(Saved data entries)
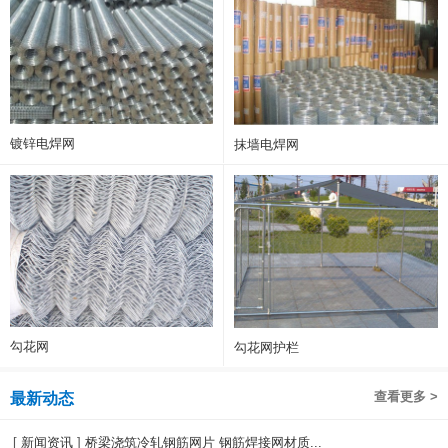
镀锌电焊网
抹墙电焊网
勾花网
勾花网护栏
查看更多 >
最新动态
[
新闻资讯
]
桥梁浇筑冷轧钢筋网片 钢筋焊接网材质...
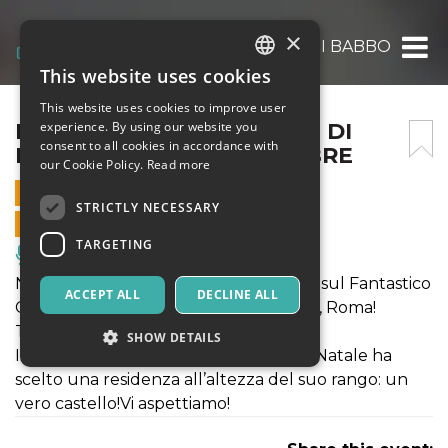
×
IL FANTASTICO CASTELLO DI BABBO NATA
This website uses cookies
ITALIAN
This website uses cookies to improve user
ENGLISH
IL FANTASTICO CASTELLO DI
experience. By using our website you
consent to all cookies in accordance with
BABBO NATALE 2 DICEMBRE
SPANISH
our Cookie Policy.
Read more
2 DECEMBER 2018 - 09:00
STRICTLY NECESSARY
ONLINE SALES ENDED
TARGETING
Music, Live Events, Clubs
NATALE 2018 - Si accendono i riflettori sul Fantastico
ACCEPT ALL
DECLINE ALL
Castello di Babbo Natale a Lunghezza, Roma!
TANTE NOVITA'!!!
SHOW DETAILS
Il Signore assoluto delle feste, Babbo Natale ha
scelto una residenza all’altezza del suo rango: un
vero castello!Vi aspettiamo!
Strictly necessary
Targeting
Strictly necessary cookies allow core website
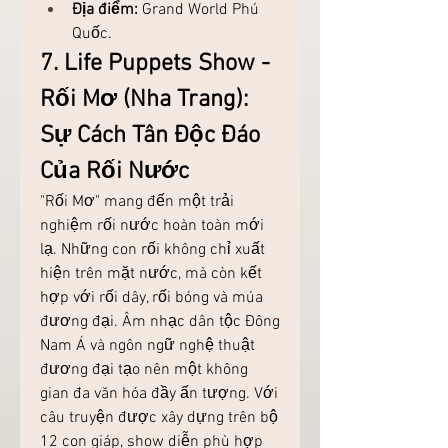
Địa điểm:
 Grand World Phú 
Quốc.
7. Life Puppets Show - 
Rối Mơ (Nha Trang): 
Sự Cách Tân Độc Đáo 
Của Rối Nước
"Rối Mơ" mang đến một trải 
nghiệm rối nước hoàn toàn mới 
lạ. Những con rối không chỉ xuất 
hiện trên mặt nước, mà còn kết 
hợp với rối dây, rối bóng và múa 
đương đại. Âm nhạc dân tộc Đông 
Nam Á và ngôn ngữ nghệ thuật 
đương đại tạo nên một không 
gian đa văn hóa đầy ấn tượng. Với 
câu truyện được xây dựng trên bộ 
12 con giáp, show diễn phù hợp 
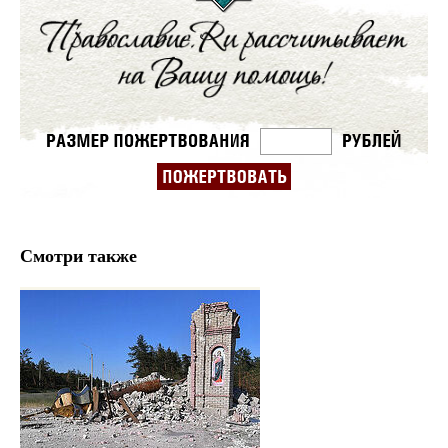
Смотри также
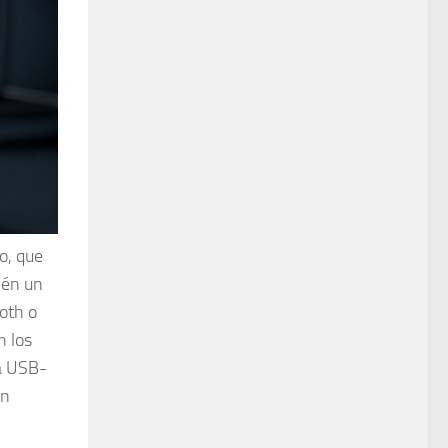
o, que
ién un
oth o
n los
da USB-
un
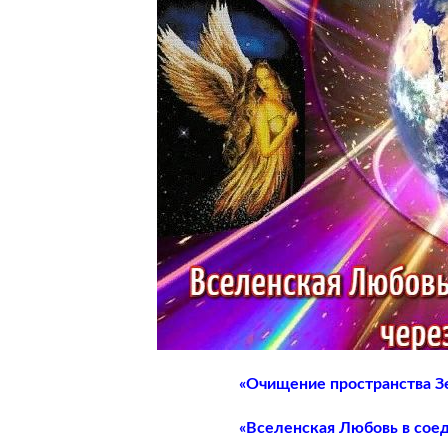
«Очищение пространства З
«Вселенская Любовь в сое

Work required => Search the records for the string "This" and report each line that has it.

Answer section =>
This website uses cookies
This website uses cookies to improve user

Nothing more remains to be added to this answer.